Fresh Phish

How a recently discovered flaw in the Internet’s Domain Name System makes it easy for scammers to lure you to fake Web sites

9 min read
Opening illustration for this feature article.
Illustration: Viktor Koen

When you direct your browser to www.google.com, you take it for granted that the Web page that appears will indeed come from Google and not from some shadowy Internet scammer pretending to be Google. But your faith is misplaced. It turns out to be easy for a malicious computer hacker to trick your browser into steering you anywhere he wants and then to pilfer sensitive information, like your user name, password, and credit card number.

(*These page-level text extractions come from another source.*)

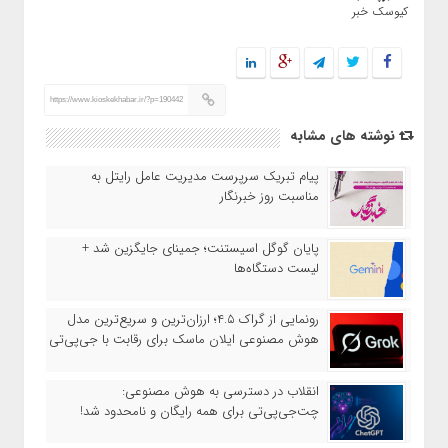
کیوسک خبر
https://www.kioskekhabar.ir/?p=190442
نوشته های مشابه
پیام تبریک سرپرست مدیریت عامل رایتل به
مناسبت روز خبرنگار
پایان گوگل اسیستنت؛ جمینای جایگزین شد +
لیست دستگاه‌ها
رونمایی از گراک ۴.۵؛ ارزان‌ترین و سریع‌ترین مدل
هوش مصنوعی ایلان ماسک برای رقابت با جی‌پی‌تی
انقلاب در دسترسی به هوش مصنوعی:
چت‌جی‌پی‌تی برای همه رایگان و نامحدود شد!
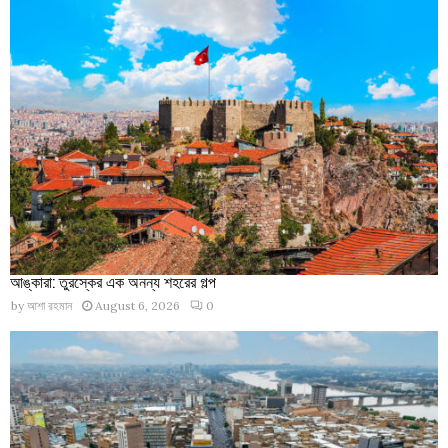
আঙ্কারা: তুরস্কের এক অনন্য শহরের গল্প
by
আশা রহমান
August 6, 2026
0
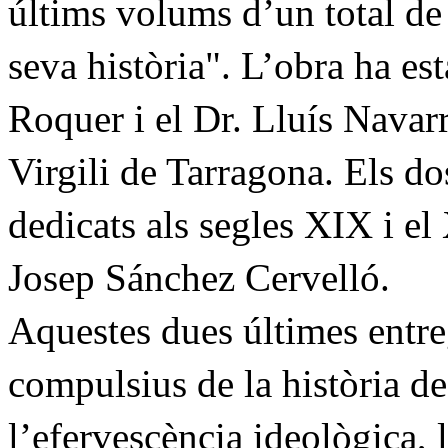
últims volums d’un total de s
seva història". L’obra ha es
Roquer i el Dr. Lluís Navarr
Virgili de Tarragona. Els d
dedicats als segles XIX i el
Josep Sánchez Cervelló.
Aquestes dues últimes entre
compulsius de la història de 
l’efervescència ideològica, 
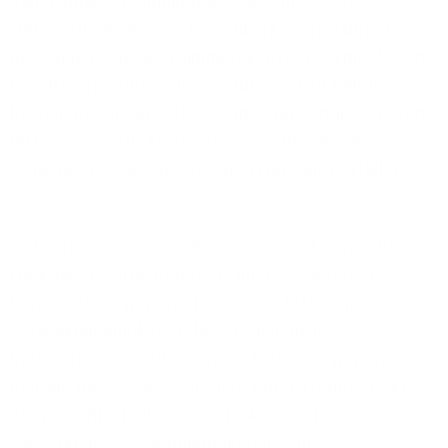
daher smarte Kommunikationslösungen, die
standortunabhängige Erreichbarkeit gewährleisten
und einheitliche Rufnummernkonzepte ermöglichen.
Gleichzeitig sollten diese Lösungen sich nahtlos in
bestehende IT- und Cloud-Umgebungen integrieren
lassen, offen für KI-Agenten sein und höchste
Sicherheits- sowie Datenschutzstandards erfüllen.
Cloud-Telefonie bietet hier den Vorteil, dass alle
Funktionen softwarebasiert über das Internet
bereitgestellt werden. Neben der klassischen
Sprachkommunikation lassen sich auch
Videotelefonie, Collaboration-Tools und weitere
digitale Dienste wie Contact-Center-Lösungen, KI-
Agents, CRM-Tools sowie die Automatisierung
wiederkehrender Kommunikations- und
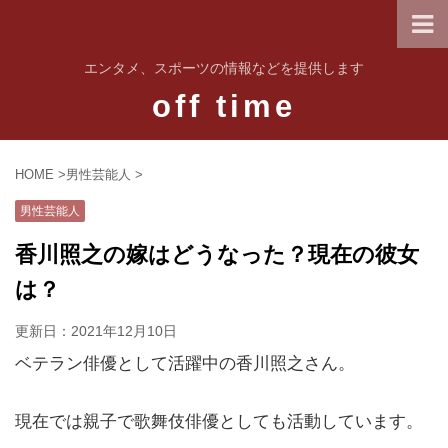
エンタメ、スポーツの情報などを提供します
off time
HOME
>
男性芸能人
>
男性芸能人
香川照之の嫁はどうなった？現在の彼女
は？
更新日：
2021年12月10日
ベテラン俳優として活躍中の香川照之さん。
現在では親子で歌舞伎俳優としても活動しています。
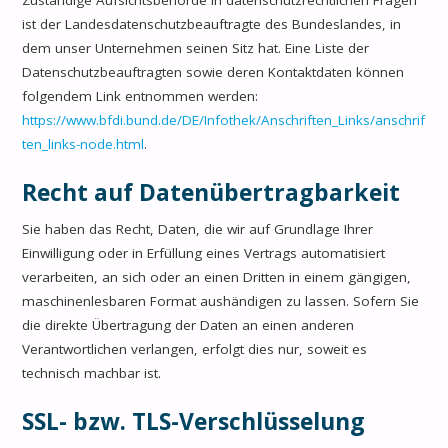
ist der Landesdatenschutzbeauftragte des Bundeslandes, in
dem unser Unternehmen seinen Sitz hat. Eine Liste der
Datenschutzbeauftragten sowie deren Kontaktdaten können
folgendem Link entnommen werden:
https://www.bfdi.bund.de/DE/Infothek/Anschriften_Links/anschrif
ten_links-node.html
.
Recht auf Datenübertragbarkeit
Sie haben das Recht, Daten, die wir auf Grundlage Ihrer
Einwilligung oder in Erfüllung eines Vertrags automatisiert
verarbeiten, an sich oder an einen Dritten in einem gängigen,
maschinenlesbaren Format aushändigen zu lassen. Sofern Sie
die direkte Übertragung der Daten an einen anderen
Verantwortlichen verlangen, erfolgt dies nur, soweit es
technisch machbar ist.
SSL- bzw. TLS-Verschlüsselung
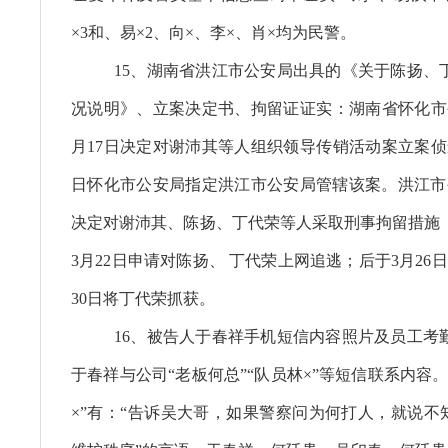
×3和、易×2、向×、李×、肖×均为民警。
15、湖南省洪江市公安局出具的《关于陈扬、
况说明》、立案决定书、拘留证证实：湖南省怀化市公
月17日决定对谢沛其等人组织领导传销活动案立案侦查，
日怀化市公安局指定洪江市公安局管辖该案。洪江市公
决定对谢沛其、陈扬、丁代荣等人采取刑事拘留措施
3月22日申请对陈扬、 丁代荣上网追逃；后于3月26
30日将丁代荣抓获。
16、被告人于春祥手机短信内容照片及员工考
于春祥与公司“老板何总”“队员林×”等短信联系内容
×”有：“告诉吴大哥，如果警察问为何打人，就说不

Dan Kaminsky, of the Seattle-based computer-security firm IOActive, stumbled onto the problem in February while examining the functioning of the Domain Name System, or DNS, the database that computers use to find their way around the Internet. At the time, it was still just a theoretical vulnerability; he had not actually observed anyone taking advantage of it. But he knew that clever criminals would eventually uncover the flaw, at which point all kinds of damage could be done. “I realized the scope of this pretty quickly,” he recalls.

He then alerted other security experts and the makers of network equipment and worked with them behind the scenes to get software patches written. The various vendors released their new code in a coordinated move on 8 July. At that point the existence of the threat became common knowledge, at least among computer types, but the details of how the flaw could be exploited were still shrouded in mystery. To give network administrators time to install the new software, Kaminsky had planned to wait 30 days before publicly describing the vulnerability. But things soon spiraled out of his control.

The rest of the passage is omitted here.